The answer to that for every parent is YES! You should have “the talk” about money as soon as your kids understand what money is and start asking for it (or treating you like a never-ending golden stream of money). Making sure your child has a mature and caring understanding about money is a very important part of parenting.
My parents never had “the Talk” with me, and I had to learn a lot of what I initially knew from magazines and on the street, or worse from the school of hard knocks. If you think you are a Subject Expert then by all means have that conversation. If you know someone who is more skilled at the financial arts, bring them in and discuss things frankly and with an open mind with your kids.

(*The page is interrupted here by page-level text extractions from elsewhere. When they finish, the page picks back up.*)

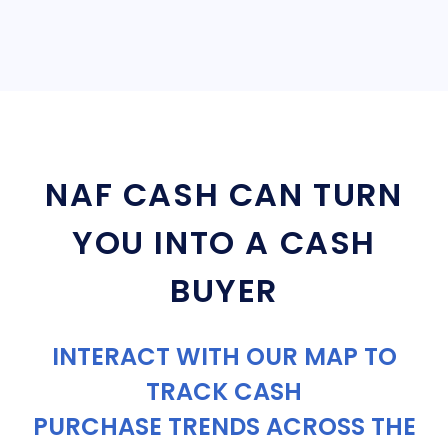
NAF CASH CAN TURN
YOU INTO A CASH
BUYER
INTERACT WITH OUR MAP TO
TRACK CASH
PURCHASE TRENDS ACROSS THE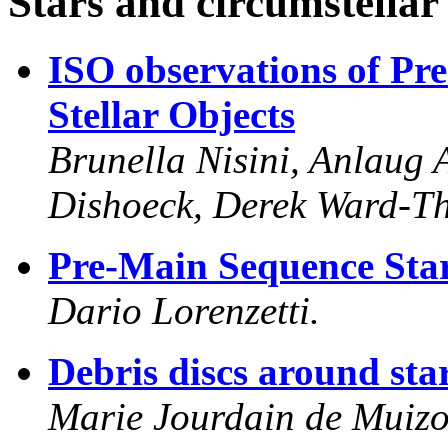
Stars and circumstellar
ISO observations of Pr
Stellar Objects
Brunella Nisini, Anlaug
Dishoeck, Derek Ward-T
Pre-Main Sequence Star
Dario Lorenzetti.
Debris discs around sta
Marie Jourdain de Muizo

Point out that there are many ways to save money, and there are even people who go with Alternate (financial) lifestyles, and even put their money in Dividend Paying stocks (on purpose), not that there is anything wrong with that. As I have always said, “To each his or her own”, who am I to dictate how people should save, as long as they are happy doing it, and aren’t harming anyone.
With no understanding of how money works, the real danger for your child is (naturally) debt. Without “the talk” kids might think you could only get into debt from having the wrong purse, from begin victims of identity theft, from using public ATMs, or other uninformed ideas. Without a good understanding kids are much more likely to end up in debt, and once that happens, will they be able to get out of it?
Am I being facetious and mocking Sex Education? No, I am just pointing out that most parents worry a great deal about their kids learning about procreation, sex and such, but not many seem to spend much time teaching their kids about money (nor do they seem to care if the education system does either). Without any financial education your kids are almost as likely to bring home a bundle for you to help take care of, a large debt!
Talk about Sex but Not Money?
Most parents will make sure their son has a condom when they go out on a date, but don’t seem to worry when they get a credit card and go out for the night? Think about it, it might keep them from moving into your basement, permanently.
We talk a lot about expenses because many kids seem to raised in a vacuum about the real costs of day to day living. So when the property tax bill arrives, it gets mentioned. And when we grocery shop, we talk about whether we should stock up on bagels or tea because they’re on sale and won’t be on sale again till it cycles around in 3 weeks. At this stage my goal isn’t to get them to understand debt: it’s to get them to understand the value of a job (any legal self-respect-keeping job!) that pays well. And to hopefully plan on getting one some day.
Mine is 10 years old and we involve him in most of our discussions about money and finance. he may only understand some of what we are talking about, but when he does the questions certainly start rolling… Better to set in motion good habits than trying to undo bad ones. – Cheers.